> Description of the task
Reproduce the entries exactly. Omit none of them.

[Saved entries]
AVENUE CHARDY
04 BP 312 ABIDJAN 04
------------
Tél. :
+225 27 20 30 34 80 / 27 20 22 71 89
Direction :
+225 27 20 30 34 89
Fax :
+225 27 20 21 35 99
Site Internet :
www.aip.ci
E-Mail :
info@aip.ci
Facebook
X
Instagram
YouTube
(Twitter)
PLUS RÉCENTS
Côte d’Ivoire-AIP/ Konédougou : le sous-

> Output of the task
AVENUE CHARDY
04 BP 312 ABIDJAN 04
------------
Tél. :
+225 27 20 30 34 80 / 27 20 22 71 89
Direction :
+225 27 20 30 34 89
Fax :
+225 27 20 21 35 99
Site Internet :
www.aip.ci
E-Mail :
info@aip.ci
Facebook
X
Instagram
YouTube
(Twitter)
PLUS RÉCENTS
Côte d’Ivoire-AIP/ Konédougou : le sous-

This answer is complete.